--- Extracted information ---
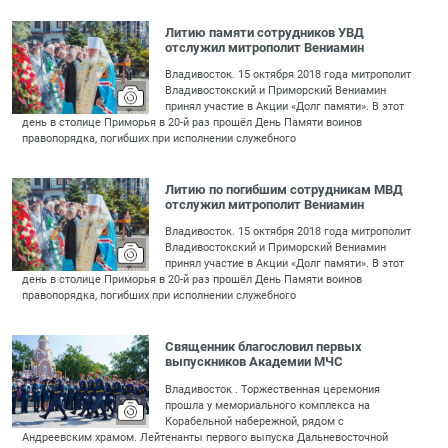
Литию памяти сотрудников УВД
отслужил митрополит Вениамин
Владивосток. 15 октября 2018 года митрополит
Владивостокский и Приморский Вениамин
принял участие в Акции «Долг памяти». В этот
день в столице Приморья в 20-й раз прошёл День Памяти воинов
правопорядка, погибших при исполнении служебного
Литию по погибшим сотрудникам МВД
отслужил митрополит Вениамин
Владивосток. 15 октября 2018 года митрополит
Владивостокский и Приморский Вениамин
принял участие в Акции «Долг памяти». В этот
день в столице Приморья в 20-й раз прошёл День Памяти воинов
правопорядка, погибших при исполнении служебного
Священник благословил первых
выпускников Академии МЧС
Владивосток . Торжественная церемония
прошла у мемориального комплекса на
Корабельной набережной, рядом с
Андреевским храмом. Лейтенанты первого выпуска Дальневосточной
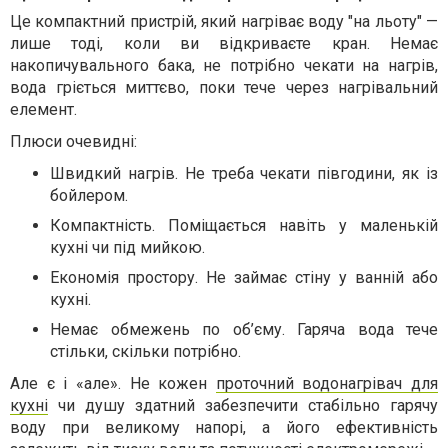
Це компактний пристрій, який нагріває воду "на льоту" —
лише тоді, коли ви відкриваєте кран. Немає
накопичувального бака, не потрібно чекати на нагрів,
вода гріється миттєво, поки тече через нагрівальний
елемент.
Плюси очевидні:
Швидкий нагрів. Не треба чекати півгодини, як із
бойлером.
Компактність. Поміщається навіть у маленькій
кухні чи під мийкою.
Економія простору. Не займає стіну у ванній або
кухні.
Немає обмежень по об’єму. Гаряча вода тече
стільки, скільки потрібно.
Але є і «але». Не кожен
проточний водонагрівач для
кухні
чи душу здатний забезпечити стабільно гарячу
воду при великому напорі, а його ефективність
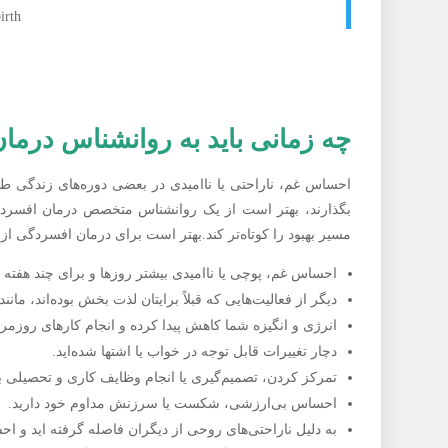
irth
چه زمانی باید به روانشناس درما
احساس غم، ناراحتی یا ناامیدی در بعضی دوره‌های زندگی ط
بگذارند، بهتر است از یک روانشناس متخصص درمان افسردگی
مسیر بهبود را کوتاه‌تر کند.
بهتر است برای درمان افسردگی از ر
احساس غم، پوچی یا ناامیدی بیشتر روزها و برای چند هفته اد
دیگر از فعالیت‌هایی که قبلاً برایتان لذت‌ بخش بوده‌اند، مانن
انرژی و انگیزه شما کاهش پیدا کرده و انجام کارهای روز
دچار تغییرات قابل توجه در خواب یا اشتها شده‌اید.
تمرکز کردن، تصمیم‌گیری یا انجام وظایف کاری و تحصیلی 
احساس بی‌ارزشی، شکست یا سرزنش مداوم خود دارید.
به دلیل ناراحتی‌های روحی از دیگران فاصله گرفته‌ اید و اح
---
Activity –
Across the data, pull every line containing the string "ناراحتی".

Exercise output –
احساس غم، ناراحتی یا ناامیدی در بعضی دوره‌های زندگی ط
به دلیل ناراحتی‌های روحی از دیگران فاصله گرفته‌ اید و اح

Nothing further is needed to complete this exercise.